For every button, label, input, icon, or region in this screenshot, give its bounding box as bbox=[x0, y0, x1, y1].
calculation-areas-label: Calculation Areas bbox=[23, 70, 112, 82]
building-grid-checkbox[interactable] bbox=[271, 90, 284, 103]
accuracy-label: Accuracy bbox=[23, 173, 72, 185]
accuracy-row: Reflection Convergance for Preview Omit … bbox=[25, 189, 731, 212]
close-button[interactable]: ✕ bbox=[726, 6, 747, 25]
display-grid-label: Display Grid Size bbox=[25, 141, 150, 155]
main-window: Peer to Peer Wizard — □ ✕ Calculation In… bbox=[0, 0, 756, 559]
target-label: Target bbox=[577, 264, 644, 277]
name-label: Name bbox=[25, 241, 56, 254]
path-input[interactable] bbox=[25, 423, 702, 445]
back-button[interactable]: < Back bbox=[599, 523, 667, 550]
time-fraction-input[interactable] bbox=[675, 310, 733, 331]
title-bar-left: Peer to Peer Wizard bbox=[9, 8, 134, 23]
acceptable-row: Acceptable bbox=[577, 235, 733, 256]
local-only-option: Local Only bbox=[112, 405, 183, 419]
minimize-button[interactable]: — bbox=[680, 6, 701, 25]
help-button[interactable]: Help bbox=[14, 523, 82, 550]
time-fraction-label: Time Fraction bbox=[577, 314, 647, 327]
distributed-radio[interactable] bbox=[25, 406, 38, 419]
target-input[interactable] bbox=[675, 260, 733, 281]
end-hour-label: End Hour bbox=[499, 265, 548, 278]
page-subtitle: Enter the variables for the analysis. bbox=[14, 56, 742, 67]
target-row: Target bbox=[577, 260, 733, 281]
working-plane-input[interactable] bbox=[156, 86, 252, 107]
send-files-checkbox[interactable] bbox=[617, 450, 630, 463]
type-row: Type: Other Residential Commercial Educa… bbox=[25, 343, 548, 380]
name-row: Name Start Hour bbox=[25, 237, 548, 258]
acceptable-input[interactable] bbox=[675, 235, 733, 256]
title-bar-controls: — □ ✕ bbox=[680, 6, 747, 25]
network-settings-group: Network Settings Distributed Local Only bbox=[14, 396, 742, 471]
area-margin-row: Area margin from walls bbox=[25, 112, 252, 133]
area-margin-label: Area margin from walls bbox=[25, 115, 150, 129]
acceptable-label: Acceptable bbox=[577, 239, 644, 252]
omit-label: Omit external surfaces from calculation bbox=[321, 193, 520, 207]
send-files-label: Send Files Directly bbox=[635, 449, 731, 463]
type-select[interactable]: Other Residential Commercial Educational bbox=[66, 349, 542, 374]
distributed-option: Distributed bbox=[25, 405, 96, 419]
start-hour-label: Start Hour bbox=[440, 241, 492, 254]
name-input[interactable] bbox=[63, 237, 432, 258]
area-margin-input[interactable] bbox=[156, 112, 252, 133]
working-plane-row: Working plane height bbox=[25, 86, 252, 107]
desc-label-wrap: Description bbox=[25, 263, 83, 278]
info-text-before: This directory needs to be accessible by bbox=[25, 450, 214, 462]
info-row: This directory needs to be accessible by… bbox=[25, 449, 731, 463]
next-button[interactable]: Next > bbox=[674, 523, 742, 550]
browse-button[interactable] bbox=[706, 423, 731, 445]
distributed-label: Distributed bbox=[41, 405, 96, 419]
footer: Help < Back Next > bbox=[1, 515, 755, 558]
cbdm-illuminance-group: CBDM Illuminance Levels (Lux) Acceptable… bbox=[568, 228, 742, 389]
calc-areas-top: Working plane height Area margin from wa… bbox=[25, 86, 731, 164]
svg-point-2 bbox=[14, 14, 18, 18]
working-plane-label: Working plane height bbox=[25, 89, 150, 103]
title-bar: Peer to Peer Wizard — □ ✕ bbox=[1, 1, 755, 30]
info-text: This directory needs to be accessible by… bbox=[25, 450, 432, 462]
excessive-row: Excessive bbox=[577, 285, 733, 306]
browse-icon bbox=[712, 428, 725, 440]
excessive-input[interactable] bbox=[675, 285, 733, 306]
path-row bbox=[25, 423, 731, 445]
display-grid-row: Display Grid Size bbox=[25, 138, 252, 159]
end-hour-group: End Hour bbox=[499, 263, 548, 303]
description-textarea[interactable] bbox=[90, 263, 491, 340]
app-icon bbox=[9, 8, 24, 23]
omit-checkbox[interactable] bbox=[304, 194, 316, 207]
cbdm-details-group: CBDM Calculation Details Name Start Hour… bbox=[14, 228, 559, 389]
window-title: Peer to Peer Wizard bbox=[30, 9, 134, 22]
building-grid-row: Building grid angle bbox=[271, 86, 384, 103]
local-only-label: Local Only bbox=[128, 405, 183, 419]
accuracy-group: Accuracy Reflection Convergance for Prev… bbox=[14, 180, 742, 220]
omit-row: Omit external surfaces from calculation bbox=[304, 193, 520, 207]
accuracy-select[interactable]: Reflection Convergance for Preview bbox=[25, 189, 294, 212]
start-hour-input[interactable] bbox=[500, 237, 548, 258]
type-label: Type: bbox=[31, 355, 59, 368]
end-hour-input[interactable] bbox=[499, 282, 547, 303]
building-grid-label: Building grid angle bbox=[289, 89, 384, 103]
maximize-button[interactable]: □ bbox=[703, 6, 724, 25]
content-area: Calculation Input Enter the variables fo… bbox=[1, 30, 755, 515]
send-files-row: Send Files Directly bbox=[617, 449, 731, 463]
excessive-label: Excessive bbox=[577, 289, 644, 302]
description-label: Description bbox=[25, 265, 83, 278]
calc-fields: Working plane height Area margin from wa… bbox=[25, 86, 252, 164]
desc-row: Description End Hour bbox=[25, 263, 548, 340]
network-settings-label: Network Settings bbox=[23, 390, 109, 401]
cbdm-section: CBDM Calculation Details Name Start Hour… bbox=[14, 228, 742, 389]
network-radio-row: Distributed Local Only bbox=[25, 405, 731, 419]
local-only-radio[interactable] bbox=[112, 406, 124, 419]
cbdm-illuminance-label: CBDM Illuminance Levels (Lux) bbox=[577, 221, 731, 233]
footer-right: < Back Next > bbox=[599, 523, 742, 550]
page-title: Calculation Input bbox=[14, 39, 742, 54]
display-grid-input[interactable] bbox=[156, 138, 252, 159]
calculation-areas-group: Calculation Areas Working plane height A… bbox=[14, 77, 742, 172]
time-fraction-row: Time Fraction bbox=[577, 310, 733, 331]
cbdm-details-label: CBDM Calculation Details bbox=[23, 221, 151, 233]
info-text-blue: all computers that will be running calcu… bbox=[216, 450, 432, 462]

_ _ _ _ _

Brief -
Copy out the data shown above without altering anything.

Answer section -
For every button, label, input, icon, or region in this screenshot, give its bounding box as bbox=[x0, y0, x1, y1].
calculation-areas-label: Calculation Areas bbox=[23, 70, 112, 82]
building-grid-checkbox[interactable] bbox=[271, 90, 284, 103]
accuracy-label: Accuracy bbox=[23, 173, 72, 185]
accuracy-row: Reflection Convergance for Preview Omit … bbox=[25, 189, 731, 212]
close-button[interactable]: ✕ bbox=[726, 6, 747, 25]
display-grid-label: Display Grid Size bbox=[25, 141, 150, 155]
main-window: Peer to Peer Wizard — □ ✕ Calculation In… bbox=[0, 0, 756, 559]
target-label: Target bbox=[577, 264, 644, 277]
name-label: Name bbox=[25, 241, 56, 254]
path-input[interactable] bbox=[25, 423, 702, 445]
back-button[interactable]: < Back bbox=[599, 523, 667, 550]
time-fraction-input[interactable] bbox=[675, 310, 733, 331]
title-bar-left: Peer to Peer Wizard bbox=[9, 8, 134, 23]
acceptable-row: Acceptable bbox=[577, 235, 733, 256]
local-only-option: Local Only bbox=[112, 405, 183, 419]
minimize-button[interactable]: — bbox=[680, 6, 701, 25]
help-button[interactable]: Help bbox=[14, 523, 82, 550]
time-fraction-label: Time Fraction bbox=[577, 314, 647, 327]
distributed-radio[interactable] bbox=[25, 406, 38, 419]
target-input[interactable] bbox=[675, 260, 733, 281]
end-hour-label: End Hour bbox=[499, 265, 548, 278]
page-subtitle: Enter the variables for the analysis. bbox=[14, 56, 742, 67]
target-row: Target bbox=[577, 260, 733, 281]
working-plane-input[interactable] bbox=[156, 86, 252, 107]
send-files-checkbox[interactable] bbox=[617, 450, 630, 463]
type-row: Type: Other Residential Commercial Educa… bbox=[25, 343, 548, 380]
name-row: Name Start Hour bbox=[25, 237, 548, 258]
acceptable-input[interactable] bbox=[675, 235, 733, 256]
title-bar-controls: — □ ✕ bbox=[680, 6, 747, 25]
network-settings-group: Network Settings Distributed Local Only bbox=[14, 396, 742, 471]
area-margin-row: Area margin from walls bbox=[25, 112, 252, 133]
area-margin-label: Area margin from walls bbox=[25, 115, 150, 129]
acceptable-label: Acceptable bbox=[577, 239, 644, 252]
omit-label: Omit external surfaces from calculation bbox=[321, 193, 520, 207]
send-files-label: Send Files Directly bbox=[635, 449, 731, 463]
type-select[interactable]: Other Residential Commercial Educational bbox=[66, 349, 542, 374]
distributed-option: Distributed bbox=[25, 405, 96, 419]
start-hour-label: Start Hour bbox=[440, 241, 492, 254]
name-input[interactable] bbox=[63, 237, 432, 258]
area-margin-input[interactable] bbox=[156, 112, 252, 133]
working-plane-row: Working plane height bbox=[25, 86, 252, 107]
desc-label-wrap: Description bbox=[25, 263, 83, 278]
info-text-before: This directory needs to be accessible by bbox=[25, 450, 214, 462]
info-row: This directory needs to be accessible by… bbox=[25, 449, 731, 463]
next-button[interactable]: Next > bbox=[674, 523, 742, 550]
browse-button[interactable] bbox=[706, 423, 731, 445]
distributed-label: Distributed bbox=[41, 405, 96, 419]
footer: Help < Back Next > bbox=[1, 515, 755, 558]
cbdm-illuminance-group: CBDM Illuminance Levels (Lux) Acceptable… bbox=[568, 228, 742, 389]
calc-areas-top: Working plane height Area margin from wa… bbox=[25, 86, 731, 164]
svg-point-2 bbox=[14, 14, 18, 18]
working-plane-label: Working plane height bbox=[25, 89, 150, 103]
title-bar: Peer to Peer Wizard — □ ✕ bbox=[1, 1, 755, 30]
info-text: This directory needs to be accessible by… bbox=[25, 450, 432, 462]
excessive-row: Excessive bbox=[577, 285, 733, 306]
browse-icon bbox=[712, 428, 725, 440]
excessive-input[interactable] bbox=[675, 285, 733, 306]
path-row bbox=[25, 423, 731, 445]
display-grid-row: Display Grid Size bbox=[25, 138, 252, 159]
end-hour-group: End Hour bbox=[499, 263, 548, 303]
description-textarea[interactable] bbox=[90, 263, 491, 340]
app-icon bbox=[9, 8, 24, 23]
omit-checkbox[interactable] bbox=[304, 194, 316, 207]
cbdm-details-group: CBDM Calculation Details Name Start Hour… bbox=[14, 228, 559, 389]
window-title: Peer to Peer Wizard bbox=[30, 9, 134, 22]
building-grid-row: Building grid angle bbox=[271, 86, 384, 103]
local-only-label: Local Only bbox=[128, 405, 183, 419]
accuracy-group: Accuracy Reflection Convergance for Prev… bbox=[14, 180, 742, 220]
omit-row: Omit external surfaces from calculation bbox=[304, 193, 520, 207]
accuracy-select[interactable]: Reflection Convergance for Preview bbox=[25, 189, 294, 212]
start-hour-input[interactable] bbox=[500, 237, 548, 258]
type-label: Type: bbox=[31, 355, 59, 368]
end-hour-input[interactable] bbox=[499, 282, 547, 303]
building-grid-label: Building grid angle bbox=[289, 89, 384, 103]
maximize-button[interactable]: □ bbox=[703, 6, 724, 25]
content-area: Calculation Input Enter the variables fo… bbox=[1, 30, 755, 515]
send-files-row: Send Files Directly bbox=[617, 449, 731, 463]
excessive-label: Excessive bbox=[577, 289, 644, 302]
description-label: Description bbox=[25, 265, 83, 278]
calc-fields: Working plane height Area margin from wa… bbox=[25, 86, 252, 164]
desc-row: Description End Hour bbox=[25, 263, 548, 340]
network-settings-label: Network Settings bbox=[23, 390, 109, 401]
cbdm-section: CBDM Calculation Details Name Start Hour… bbox=[14, 228, 742, 389]
network-radio-row: Distributed Local Only bbox=[25, 405, 731, 419]
local-only-radio[interactable] bbox=[112, 406, 124, 419]
cbdm-illuminance-label: CBDM Illuminance Levels (Lux) bbox=[577, 221, 731, 233]
footer-right: < Back Next > bbox=[599, 523, 742, 550]
page-title: Calculation Input bbox=[14, 39, 742, 54]
display-grid-input[interactable] bbox=[156, 138, 252, 159]
calculation-areas-group: Calculation Areas Working plane height A… bbox=[14, 77, 742, 172]
time-fraction-row: Time Fraction bbox=[577, 310, 733, 331]
cbdm-details-label: CBDM Calculation Details bbox=[23, 221, 151, 233]
info-text-blue: all computers that will be running calcu… bbox=[216, 450, 432, 462]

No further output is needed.